Header dependency creates a specific failure pattern. Content organized as “Header: Topic X” followed by paragraphs that discuss “it” without restating what “it” refers to produces chunks where the explanatory paragraphs separate from their identifying headers. The query “how does Topic X work” matches the header chunk, but the header chunk contains no explanatory content. The explanation chunks don’t mention Topic X explicitly so they don’t match the query. Neither gets retrieved despite the document containing exactly what the query seeks. Fix by restating the topic noun within the first sentence of each explanatory paragraph.
Pronoun density inversely correlates with chunk retrieval value. Every “it,” “this,” “they,” “the approach” that references something defined in a potentially-different chunk creates a comprehension gap if chunks separate. Documents optimized for readability typically introduce concepts once and reference them pronominally thereafter. Documents optimized for chunk retrieval restate concepts explicitly with a frequency that feels unnatural in continuous prose but ensures each chunk carries its own meaning.
Test your content’s chunk robustness using a simple extraction method. Copy any 500-word section from the middle of your document. Read it without the surrounding context. Questions to answer: Can you identify the main topic from this section alone? Are all referenced entities named explicitly within the section? Does the section contain complete insights or partial arguments requiring external context? If answers reveal dependency on missing context, the content fails chunk coherence.
The structural prescription follows from the mechanism. Target 300-400 words as a self-contained meaning unit, roughly matching common chunk sizes. Begin each unit with a topic sentence that establishes subject and scope. Introduce all entities by name within each unit regardless of previous introductions. Conclude insights within the unit rather than spreading conclusion across units. Use explicit transition phrases that summarize preceding context rather than depending on memory: “Given that retrieval favors chunk-coherent content, the optimization approach should…” restates context while transitioning.
Consider the paradox this creates for comprehensive guides. Thorough topical coverage traditionally meant detailed documents with interconnected sections building toward synthesis. RAG mechanics reward comprehensive documents only if each section functions independently. The synthesis that connected sections provided becomes a liability if it exists only in transitions between chunks. Build comprehensive coverage through section-autonomous depth rather than cross-section integration. Each section should fully answer its subtopic rather than contributing partial answers that require other sections for completion.
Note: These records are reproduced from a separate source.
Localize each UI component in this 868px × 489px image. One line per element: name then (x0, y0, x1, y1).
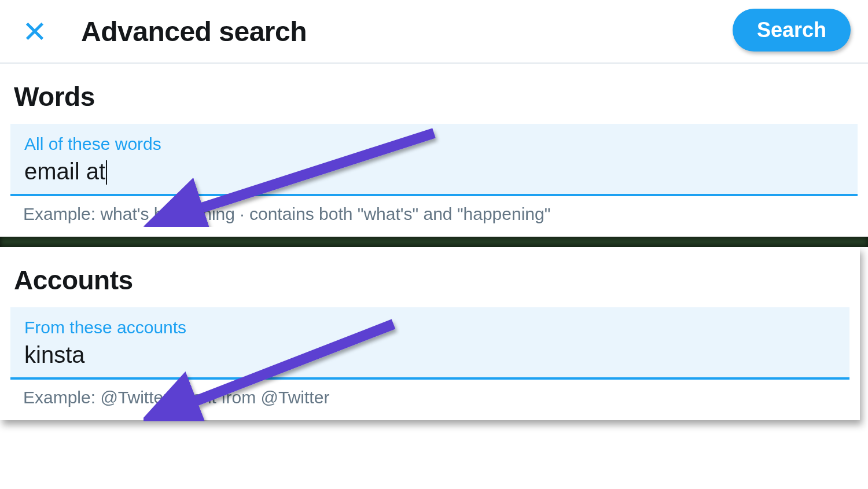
all-words-hint: Example: what's happening · contains bot… (0, 196, 868, 237)
close-button[interactable] (17, 14, 52, 49)
all-words-field[interactable]: All of these words email at (10, 124, 858, 196)
text-caret (106, 160, 107, 185)
from-accounts-input[interactable] (24, 340, 836, 372)
all-words-input[interactable]: email at (24, 156, 105, 188)
words-section-title: Words (0, 64, 868, 124)
header-bar: Advanced search Search (0, 0, 868, 64)
accounts-section: Accounts From these accounts Example: @T… (0, 247, 860, 420)
accounts-section-title: Accounts (0, 247, 860, 307)
all-words-label: All of these words (24, 134, 844, 154)
words-section: Words All of these words email at Exampl… (0, 64, 868, 237)
close-icon (23, 20, 46, 43)
panel-divider (0, 237, 868, 247)
from-accounts-label: From these accounts (24, 318, 836, 337)
page-title: Advanced search (81, 16, 307, 47)
from-accounts-hint: Example: @Twitter · sent from @Twitter (0, 380, 860, 420)
from-accounts-field[interactable]: From these accounts (10, 307, 849, 380)
search-button[interactable]: Search (733, 9, 851, 52)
Chunk boundary optimization extends to semantic markers that influence where technical systems split content. Explicit section headers often become chunk boundaries. Paragraph breaks commonly trigger splits. Use these natural boundaries to your advantage: ensure that content between likely chunk boundaries forms a coherent unit. Avoid the pattern where a header and its first paragraph form one chunk while subsequent explanatory paragraphs form another. Front-load value immediately after headers so that header-led chunks contain substance, not just introductory sentences.